For practical clinical deployment, the computational efficiency and model complexity of HAMT are important considerations. We analyze the number of trainable parameters and the average inference time per patient for HAMT, comparing it to a baseline ViT-B/16 model performing slice-level classification without a dedicated aggregation mechanism. The average patient in the Duke dataset typically has 50-100 2D slices. We consider an average of 75 slices per patient for this analysis.

As shown in Table 4, the HAMT model introduces a relatively small increase in trainable parameters compared to the standalone ViT-B/16 backbone. The Hierarchical Attention Aggregation Mechanism, being a lightweight Transformer encoder, adds approximately 4.2 million parameters. This modest increase in model size ensures that HAMT remains computationally tractable.
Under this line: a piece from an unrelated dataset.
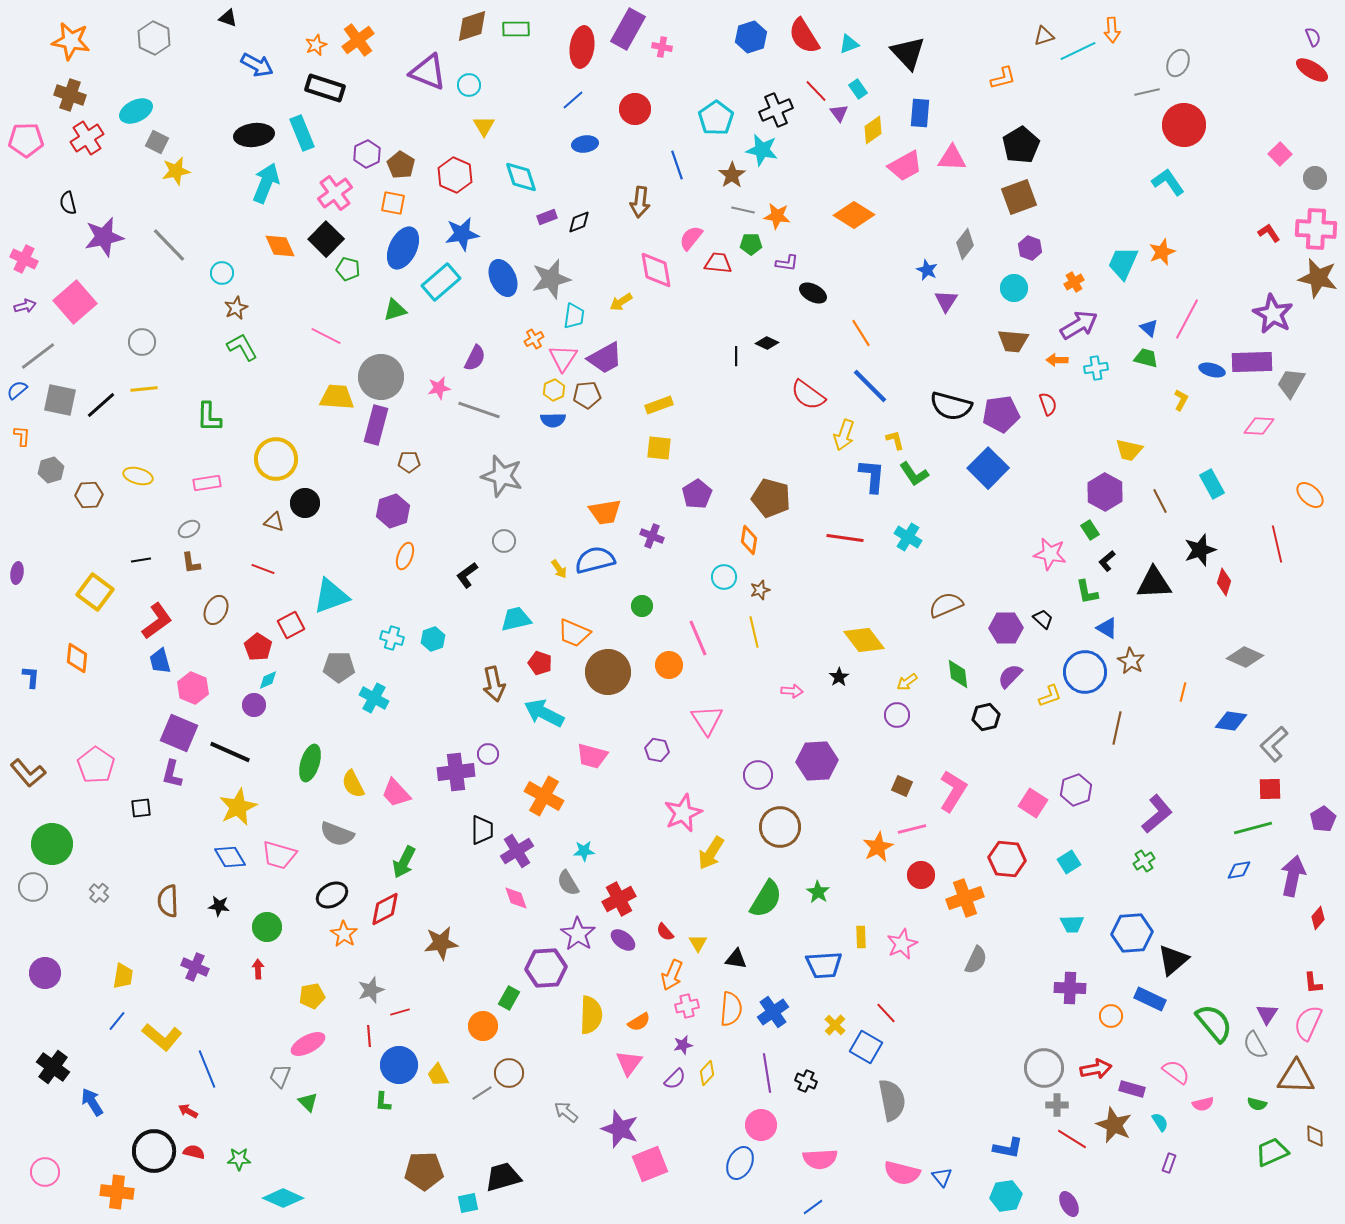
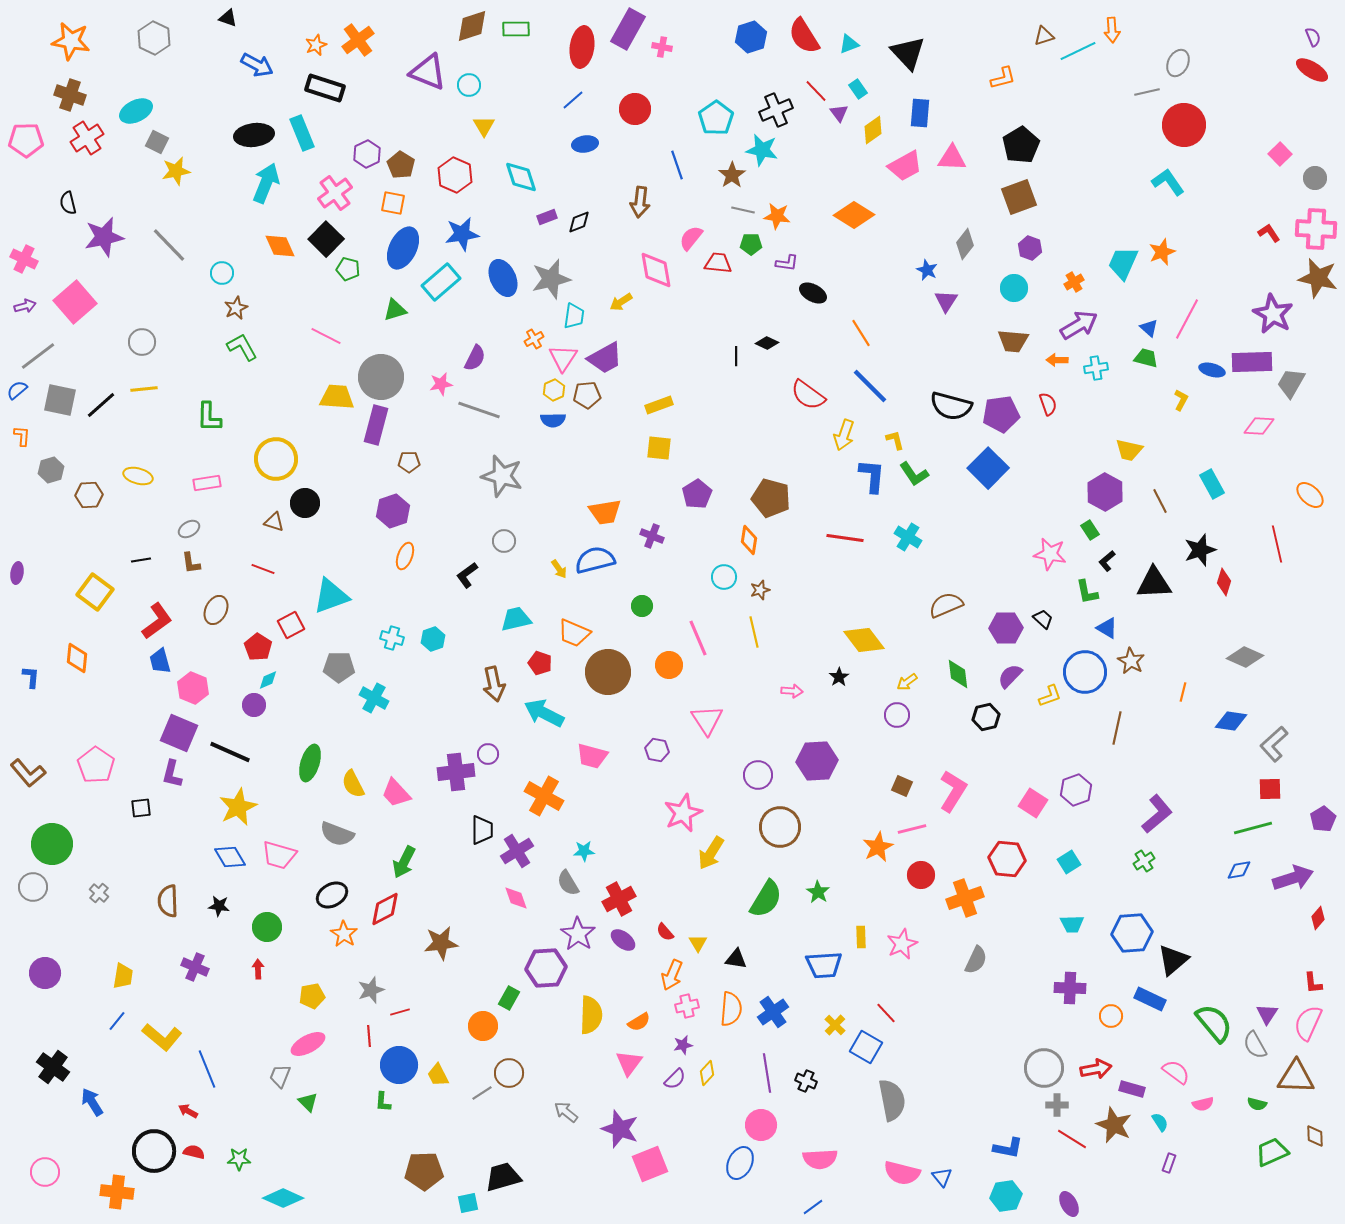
pink star at (439, 388): moved 2 px right, 4 px up
purple arrow at (1293, 876): moved 2 px down; rotated 60 degrees clockwise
In terms of inference time, for a patient with an average of 75 slices, HAMT demonstrates only a marginal increase (approximately 0.1 seconds) compared to simply processing all slices with the ViT backbone. This additional time is attributed to the HAAM’s processing of the slice-level features. Given the significant performance gains achieved by HAMT, this slight increase in computational overhead is highly acceptable, demonstrating that HAMT is a practical solution for real-world clinical applications where both accuracy and efficiency are valued.
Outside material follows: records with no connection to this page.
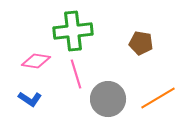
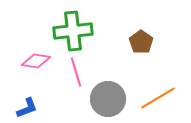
brown pentagon: moved 1 px up; rotated 25 degrees clockwise
pink line: moved 2 px up
blue L-shape: moved 3 px left, 9 px down; rotated 55 degrees counterclockwise
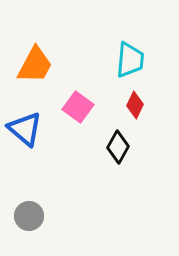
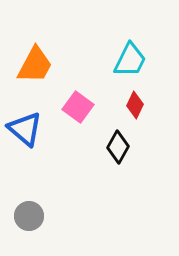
cyan trapezoid: rotated 21 degrees clockwise
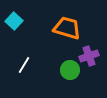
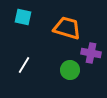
cyan square: moved 9 px right, 4 px up; rotated 30 degrees counterclockwise
purple cross: moved 2 px right, 3 px up; rotated 30 degrees clockwise
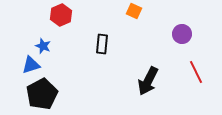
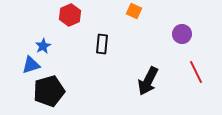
red hexagon: moved 9 px right
blue star: rotated 21 degrees clockwise
black pentagon: moved 7 px right, 3 px up; rotated 12 degrees clockwise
4.4.7. Clinical Relevance and Human Evaluation

To contextualize the practical utility of HAMT, we present a hypothetical comparison of its performance against human expert radiologists on a subset of the Duke validation set, as shown in Table 5. This comparison aims to illustrate the potential for AI models like HAMT to serve as valuable diagnostic aids.
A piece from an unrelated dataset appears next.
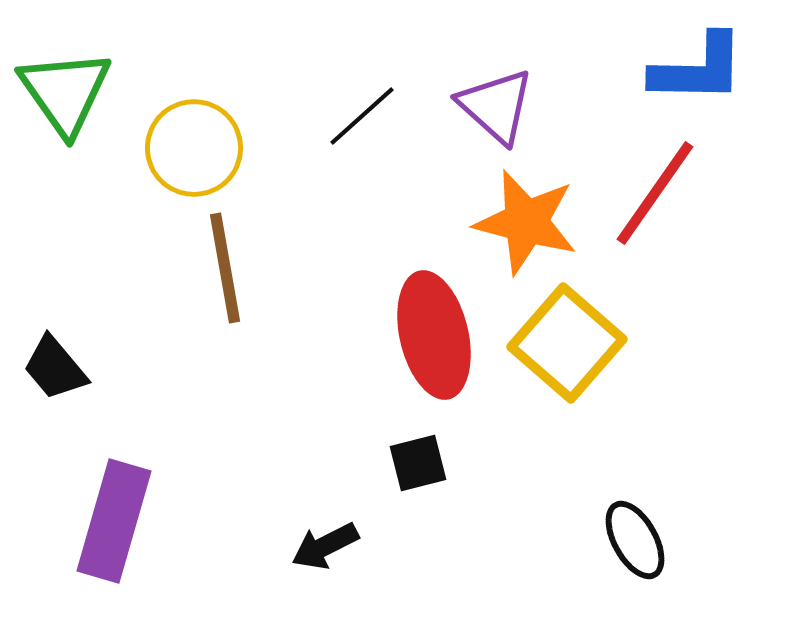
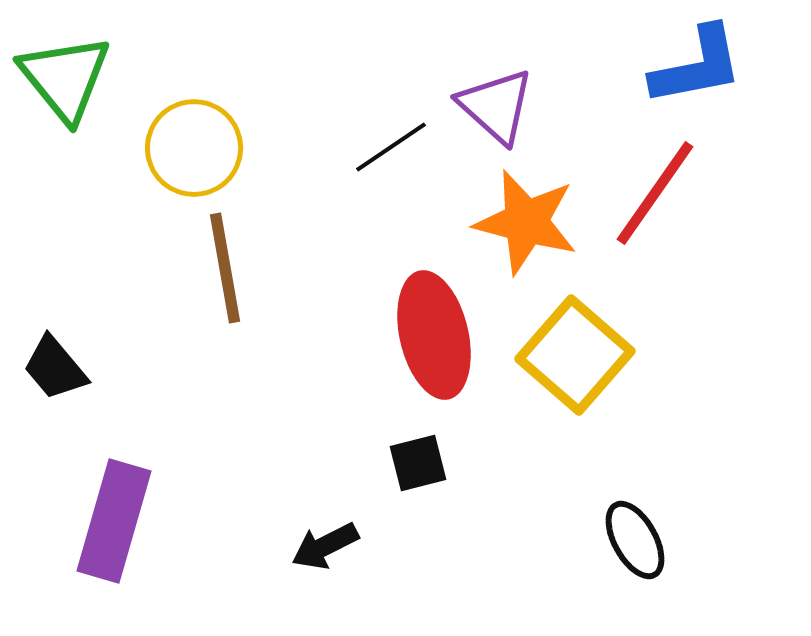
blue L-shape: moved 1 px left, 3 px up; rotated 12 degrees counterclockwise
green triangle: moved 14 px up; rotated 4 degrees counterclockwise
black line: moved 29 px right, 31 px down; rotated 8 degrees clockwise
yellow square: moved 8 px right, 12 px down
Table 5 suggests that HAMT’s diagnostic performance is competitive with, and in some cases, potentially superior to, that of junior radiologists, and approaches the level of experienced senior radiologists. While senior radiologists, benefiting from extensive clinical experience, might achieve slightly higher performance in certain complex cases, HAMT demonstrates consistent and robust diagnostic capabilities across the dataset. This indicates that HAMT holds significant promise as an AI-powered assistant, capable of augmenting radiologists’ diagnostic workflows, reducing interpretation variability, and improving efficiency, especially in high-volume settings or for less experienced practitioners. The ability of HAMT to achieve such performance with limited patient data further highlights its potential for broad applicability in clinical environments where large annotated datasets are often scarce.

5. Conclusion

In this study, we introduced the Hierarchical Attention Medical Transformer (HAMT) to address the critical challenge of accurate breast cancer classification from MRI scans, particularly in data-limited scenarios. HAMT leverages two key innovations: Medical Domain-Specific Self-Supervised Pre-training (MD-SSL-PT) to bridge the domain gap and acquire relevant medical features, and a Hierarchical Attention Aggregation Mechanism (HAAM) to synthesize comprehensive patient-level representations from multi-slice MRI data by dynamically modeling inter-slice relationships. Our extensive experiments on the Duke Breast Cancer Dataset demonstrated HAMT’s superior performance over established baselines across various training data scales, showing remarkable robustness and generalization capabilities, especially with limited data, and exhibiting diagnostic performance competitive with human experts. This work signifies a crucial step towards more effective and reliable AI systems for medical diagnosis, offering a promising solution for improving early breast cancer detection, enhancing patient outcomes, and having broader implications for other medical imaging tasks with data scarcity and complex 3D structures. Future work will focus on applying HAMT to other medical imaging modalities, integrating multimodal data, conducting external validation, and enhancing interpretability.